Scott Taylor believes there are always two sides of history, and he has tried to put the events in a deeper context in his new book Unreconciled Differences: Turkey, Armenia and Azerbaijan by highlighting Turkey’s explanation of the events, and, implicitly, how little we know about this conflict.
Mr. Taylor, a war correspondent and the editor and publisher of Ottawa-based military magazine Esprit de Corps, is also critical of Canada’s decision to formally refer to the 1915 deportation as genocide.
He also discusses the 1992-94 conflict between the post-Soviet republics of Azerbaijan and Armenia over the sovereignty of Nagorno-Karabakh province. This conflict resulted in the displacement of about 800,000 Azeris and thousands of deaths.
Embassy spoke with Mr. Taylor this week, and the following is an edited transcript of that conversation:
What drew your interests to these two specific conflicts in the Caucasus?
“I think the biggest thing for me was to realize how little I knew. I hadn’t ever heard about the war between Azerbaijan and Armenia. When I was heading to Azerbaijan for the first time in 2006 and they told me there is a frozen conflict, I said ‘what?’ It never made our newspapers, there were some reports, but I certainly didn’t pick up on them.
“These are really two overlooked conflicts of World War One and the present day, and it’s almost embarrassing that a war of that scale was happening while I was a war correspondent and covering places like Cambodia, Croatia, Bosnia, etc., and didn’t really know about it.
You are trying to tell Turkey’s side of the story in the 1915 departation, which you say is not well known worldwide because of the strong Armenian diaspora. Why do you think that was necessary?
“There is a discussion on whether this was a deliberately-ordered genocide or a completely botched relocation and deportation of the Armenians…. Everyone can agree that the aftermath was horrific, there is no discussion on that. No one denies that hundreds of thousands of Armenians perished at that particular point in time.
“What the Turks point out is that the Armenians were also openly engaged in warfare against the Turks and the Kurds in the region and fought alongside the Russians, and in many cases committed atrocities and barbarous acts themselves.”

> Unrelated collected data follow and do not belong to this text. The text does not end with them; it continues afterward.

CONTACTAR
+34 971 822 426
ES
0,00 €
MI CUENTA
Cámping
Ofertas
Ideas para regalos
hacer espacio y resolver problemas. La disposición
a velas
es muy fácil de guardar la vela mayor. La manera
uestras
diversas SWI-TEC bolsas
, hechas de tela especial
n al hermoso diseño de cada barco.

“So this is part of the problem. You begin to realize that there are two divergent sides of the story. [The Armenians] managed to somehow present themselves as a singular victim and I think that’s the thing that’s important. There wasn’t just one victim. Was there human suffering? Absolutely. But at the same time, what were they doing? Burning down villages and houses.

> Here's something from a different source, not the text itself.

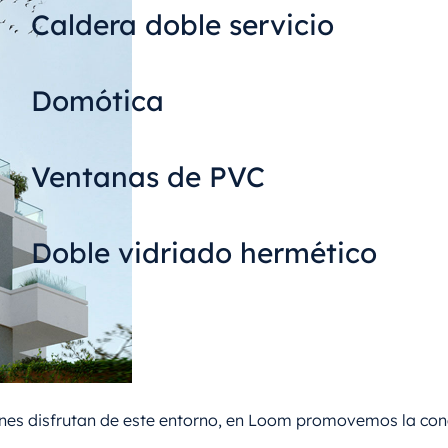
Caldera doble servicio
Domótica
Ventanas de PVC
Doble vidriado hermético
ienes disfrutan de este entorno, en Loom promovemos la co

“[The situation] isn’t as clear-cut as it is meant to be believed here, as the diaspora presents it. What holds the diaspora together is that they were the survivors of a genocide. That’s become part of their folklore, their myth, of who they are. That’s what bonds them.”
Throughout your book you’re critical of Canada’s resolution to refer to the 1915 displacement of Armenians as genocide. What’s the impact of such resolutions?
“They make it tougher to close that gap. Because now [the diaspora] can say, ‘Well look, it’s been decided by other countries [that it was a genocide].’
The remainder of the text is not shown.